If HTML requests do not imply a client capable of providing a user to interact with a signup form, you can try something like this:

class MyMixedUpController < ApplicationController
  before_action :authenticate_api_user!, if: :is_api_request?
  before_action :authenticate_user!, unless: :is_api_request?

  respond_to :html

  def show
    resource = MyResource.find(params[:id])
    respond_with(resource)
  end

  private

  def is_api_request?
    !G5Authenticatable::TokenValidator.new(params, headers).access_token.nil?
  end
end

Authors

Contributing

  1. Fork it
  2. Create your feature branch (git checkout -b my-new-feature)
  3. Write your code and specs
  4. Commit your changes (git commit -am 'Add some feature')
  5. Push to the branch (git push origin my-new-feature)
  6. Create a new Pull Request

If you find bugs, have feature requests or questions, please file an issue.

Specs

Before running the specs for the first time, you will need to initialize the database for the test Rails application.

$ cp spec/dummy/config/database.yml.sample spec/dummy/config/database.yml
$ RAILS_ENV=test bundle exec rake app:db:setup

To execute the entire test suite:

$ bundle exec rspec spec

License

Copyright (c) 2014 G5

MIT License

Permission is hereby granted, free of charge, to any person obtaining a copy of this software and associated documentation files (the "Software"), to deal in the Software without restriction, including without limitation the rights to use, copy, modify, merge, publish, distribute, sublicense, and/or sell copies of the Software, and to permit persons to whom the Software is furnished to do so, subject to the following conditions:

The above copyright notice and this permission notice shall be included in all copies or substantial portions of the Software.

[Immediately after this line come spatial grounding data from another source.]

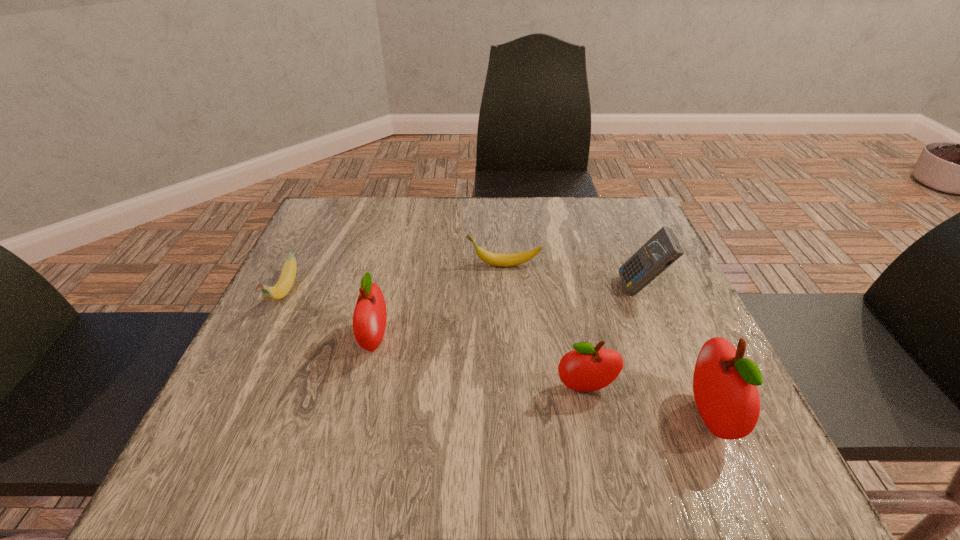 If equal spacing is desired by inserting an extra apple among them, please point out a free spot for this new apple. Please provide its 2D coordinates. Your answer should be formatted as a tuple, i.e. [(x, y)], where the tuple contains the x and y coordinates of a point satisfying the conditions above.

[(475, 363)] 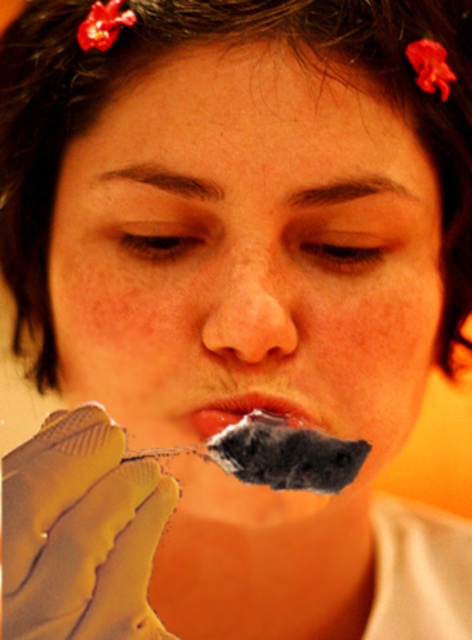 You are a chef preparing a dessert and need to taste the mixture. You have a rubber glove at lower left and a smooth flesh nose at center. Which object is closer to your hand?

The rubber glove at lower left is 5.81 inches away from the smooth flesh nose at center. Since the rubber glove is at the lower left, it is closer to your hand compared to the smooth flesh nose at center.

You are a chef preparing a dessert and notice the rubber glove at lower left and the smooth matte lips at center in your workspace. Which object is taller?

The rubber glove at lower left is taller than the smooth matte lips at center.

Based on the photo, you are a photographer adjusting lighting for a closeup shot of a person. You need to ensure the smooth matte skin at center and the rubber glove at lower left are both visible. Which object should you focus on first to ensure proper exposure?

The smooth matte skin at center is located above the rubber glove at lower left, so focusing on the smooth matte skin at center first will ensure proper exposure since it is closer to the camera and in the main focus area. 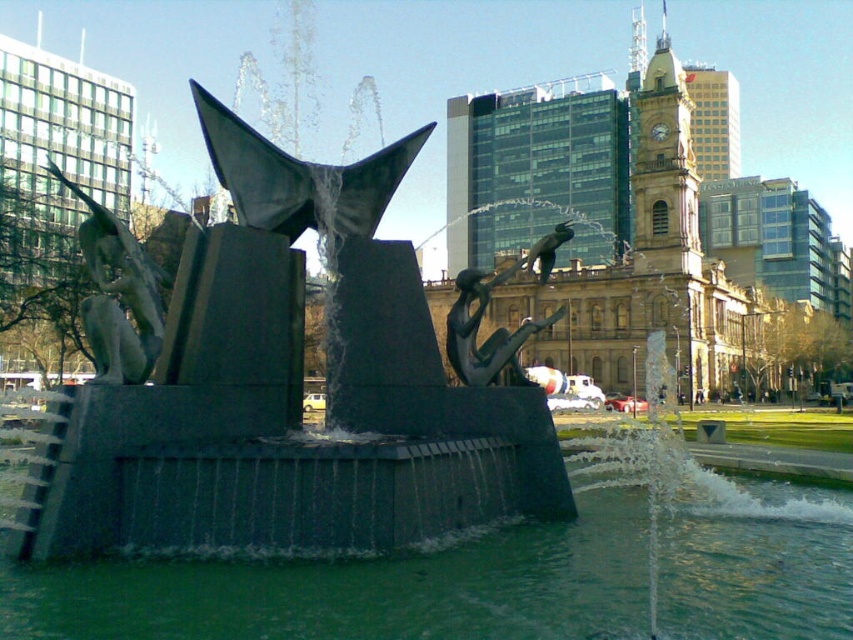 Question: Which object is the closest to the bronze textured figure at center?

Choices:
 (A) green water at fountain center
 (B) polished bronze statue at left

Answer: (A)

Question: Is polished bronze statue at left bigger than bronze textured figure at center?

Choices:
 (A) yes
 (B) no

Answer: (A)

Question: Which point appears farthest from the camera in this image?

Choices:
 (A) (357, 572)
 (B) (532, 253)
 (C) (109, 221)

Answer: (B)

Question: Which object is farther from the camera taking this photo?

Choices:
 (A) green water at fountain center
 (B) polished bronze statue at left
 (C) bronze textured figure at center

Answer: (C)

Question: From the image, what is the correct spatial relationship of green water at fountain center in relation to bronze textured figure at center?

Choices:
 (A) above
 (B) below

Answer: (B)

Question: Can you confirm if green water at fountain center is thinner than bronze textured figure at center?

Choices:
 (A) yes
 (B) no

Answer: (B) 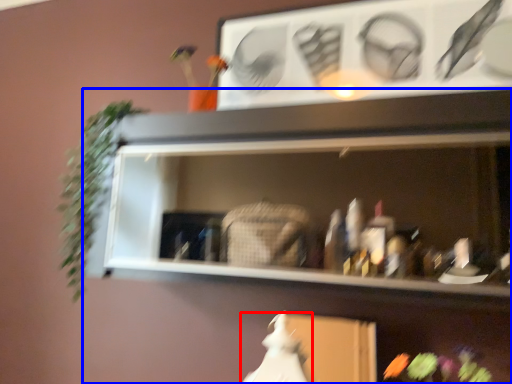 Question: Which object appears farthest to the camera in this image, fancy dress (highlighted by a red box) or shelf (highlighted by a blue box)?

Choices:
 (A) fancy dress
 (B) shelf

Answer: (A) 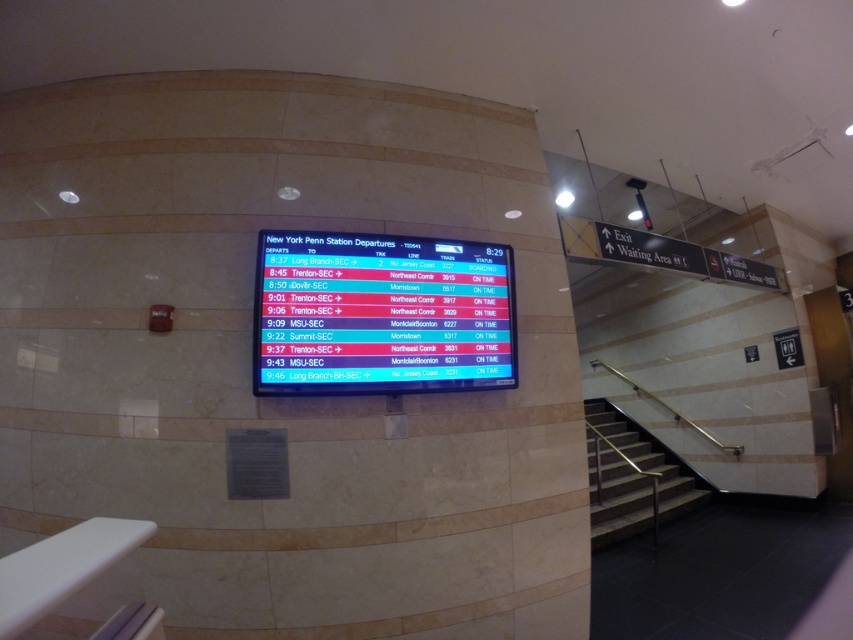 Can you confirm if backlit lcd display at center is positioned to the left of metallic silver handrail at lower right?

Correct, you'll find backlit lcd display at center to the left of metallic silver handrail at lower right.

Is point (326, 337) positioned after point (640, 449)?

No, it is not.

Is point (276, 234) more distant than point (589, 460)?

That is False.

You are a GUI agent. You are given a task and a screenshot of the screen. Output one action in this format:
    pyautogui.click(x=<x>, y=<y>)
    Task: Click on the backlit lcd display at center
    The image size is (853, 640).
    Given the screenshot: What is the action you would take?
    pyautogui.click(x=381, y=314) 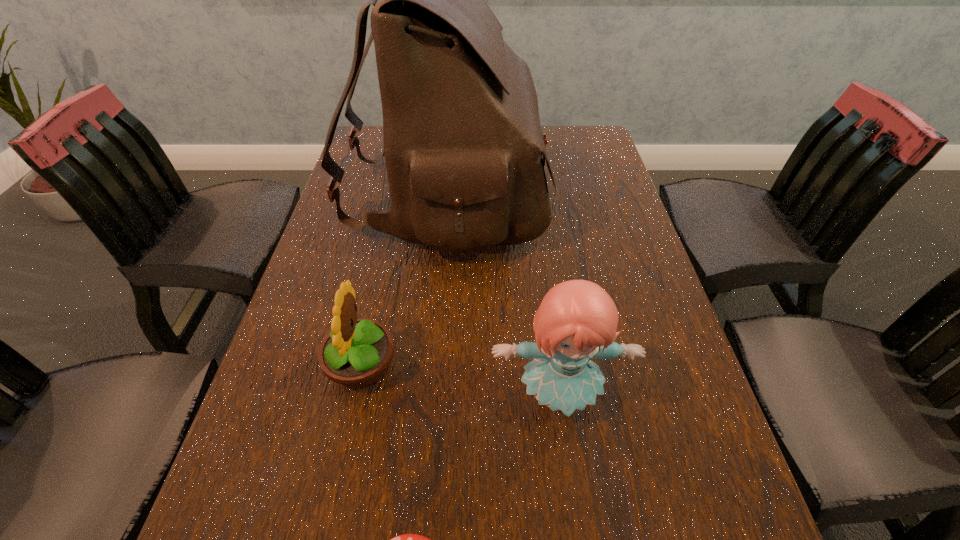 I want to click on object that is at the right edge, so click(x=577, y=320).

The image size is (960, 540). I want to click on object that is at the far left corner, so click(x=463, y=146).

The width and height of the screenshot is (960, 540). I want to click on vacant area at the left edge, so click(x=339, y=274).

In the image, there is a desktop. Where is `free space at the right edge`? free space at the right edge is located at coordinates (628, 225).

Where is `vacant region at the far left corner of the desktop`? Image resolution: width=960 pixels, height=540 pixels. vacant region at the far left corner of the desktop is located at coordinates (375, 133).

This screenshot has width=960, height=540. In the image, there is a desktop. Identify the location of free region at the far right corner. (597, 152).

The height and width of the screenshot is (540, 960). Find the location of `vacant point located between the third shortest object and the sunflower`. vacant point located between the third shortest object and the sunflower is located at coordinates [460, 381].

The width and height of the screenshot is (960, 540). In order to click on vacant region between the sunflower and the second tallest object in this screenshot , I will do `click(460, 381)`.

Image resolution: width=960 pixels, height=540 pixels. In order to click on vacant area that lies between the farthest object and the sunflower in this screenshot , I will do `click(403, 280)`.

At what (x,y) coordinates should I click in order to perform the action: click on empty space that is in between the second tallest object and the satchel. Please return your answer as a coordinate pair (x, y). Looking at the image, I should click on (502, 295). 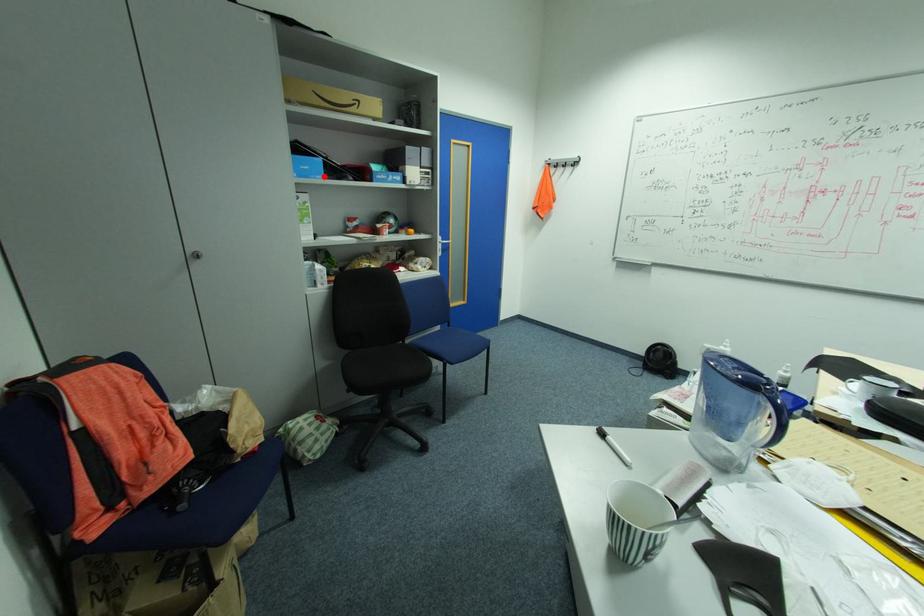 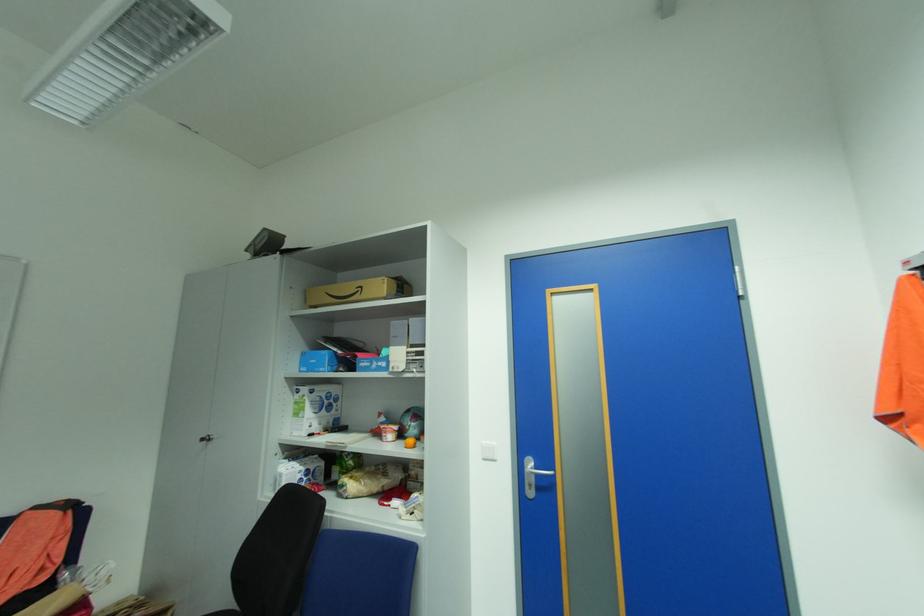 In the second image, find the point that corresponds to the highlighted location in the first image.

(327, 370) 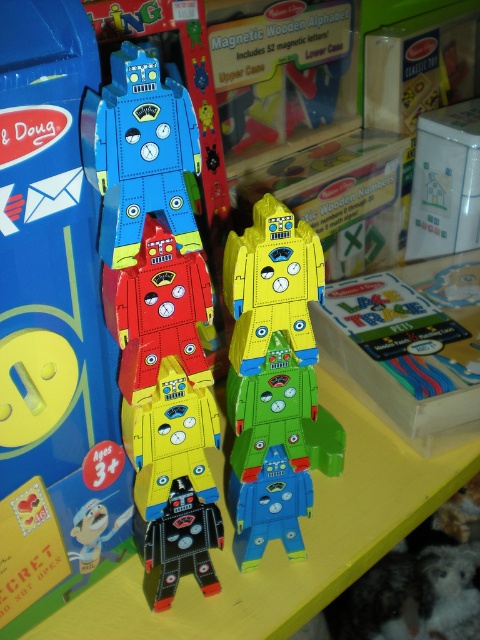 You are looking at the shelf with the yellow matte robot at center and the shiny black robot at center. Which robot is positioned to the right of the other?

The yellow matte robot at center is positioned to the right of the shiny black robot at center. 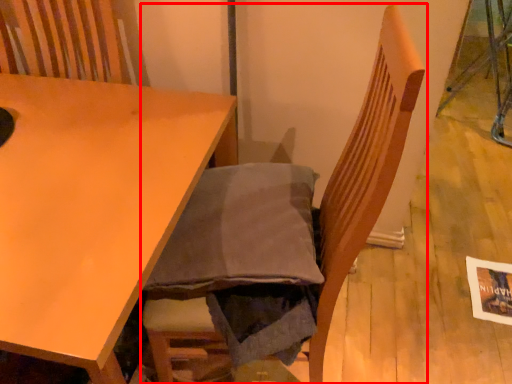 Question: From the image's perspective, considering the relative positions of chair (annotated by the red box) and table in the image provided, where is chair (annotated by the red box) located with respect to the staircase?

Choices:
 (A) below
 (B) above

Answer: (B) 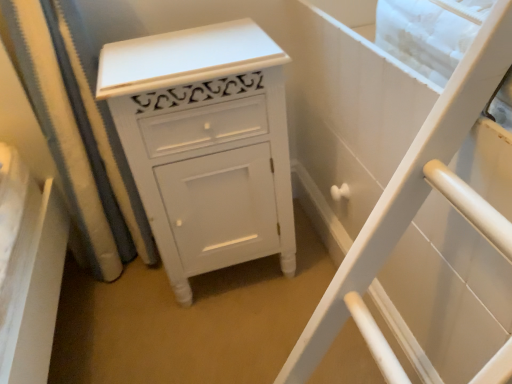 Question: Does white painted wood cabinet at center appear on the left side of white fabric shower curtain at left?

Choices:
 (A) yes
 (B) no

Answer: (B)

Question: Is white fabric shower curtain at left surrounded by white painted wood cabinet at center?

Choices:
 (A) no
 (B) yes

Answer: (A)

Question: From the image's perspective, would you say white painted wood cabinet at center is positioned over white fabric shower curtain at left?

Choices:
 (A) no
 (B) yes

Answer: (A)

Question: Considering the relative sizes of white painted wood cabinet at center and white fabric shower curtain at left in the image provided, is white painted wood cabinet at center smaller than white fabric shower curtain at left?

Choices:
 (A) no
 (B) yes

Answer: (A)

Question: From a real-world perspective, is white painted wood cabinet at center positioned over white fabric shower curtain at left based on gravity?

Choices:
 (A) no
 (B) yes

Answer: (A)

Question: Is white painted wood cabinet at center at the right side of white fabric shower curtain at left?

Choices:
 (A) no
 (B) yes

Answer: (B)

Question: Can you confirm if white fabric shower curtain at left is wider than white painted wood cabinet at center?

Choices:
 (A) yes
 (B) no

Answer: (B)

Question: Are white fabric shower curtain at left and white painted wood cabinet at center located far from each other?

Choices:
 (A) yes
 (B) no

Answer: (B)

Question: Can you confirm if white fabric shower curtain at left is shorter than white painted wood cabinet at center?

Choices:
 (A) no
 (B) yes

Answer: (A)

Question: Is white fabric shower curtain at left at the left side of white painted wood cabinet at center?

Choices:
 (A) yes
 (B) no

Answer: (A)

Question: Is white fabric shower curtain at left next to white painted wood cabinet at center and touching it?

Choices:
 (A) no
 (B) yes

Answer: (A)

Question: From a real-world perspective, is white fabric shower curtain at left under white painted wood cabinet at center?

Choices:
 (A) yes
 (B) no

Answer: (B)

Question: From a real-world perspective, is white fabric shower curtain at left physically located above or below white painted wood cabinet at center?

Choices:
 (A) below
 (B) above

Answer: (B) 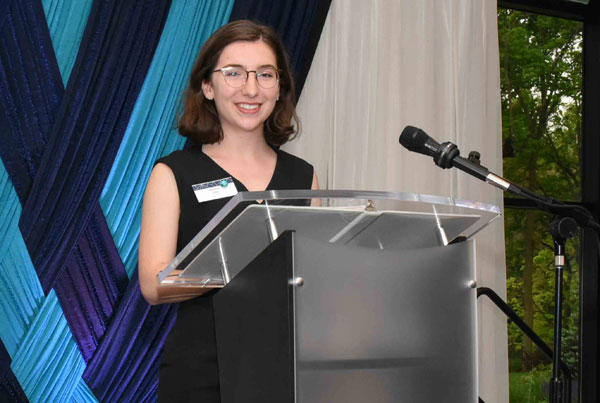 Locate an element on the screen. Image resolution: width=600 pixels, height=403 pixels. thick clear plastic on the top of the podium is located at coordinates (241, 198), (338, 200), (429, 203), (486, 215), (175, 277).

THE SOFTWARE IS PROVIDED "AS IS", WITHOUT WARRANTY OF ANY KIND, EXPRESS OR IMPLIED, INCLUDING BUT NOT LIMITED TO THE WARRANTIES OF MERCHANTABILITY, FITNESS FOR A PARTICULAR PURPOSE AND NONINFRINGEMENT. IN NO EVENT SHALL THE AUTHORS OR COPYRIGHT HOLDERS BE LIABLE FOR ANY CLAIM, DAMAGES OR OTHER LIABILITY, WHETHER IN AN ACTION OF CONTRACT, TORT OR OTHERWISE, ARISING FROM, OUT OF OR IN CONNECTION WITH THE SOFTWARE OR THE USE OR OTHER DEALINGS IN THE SOFTWARE.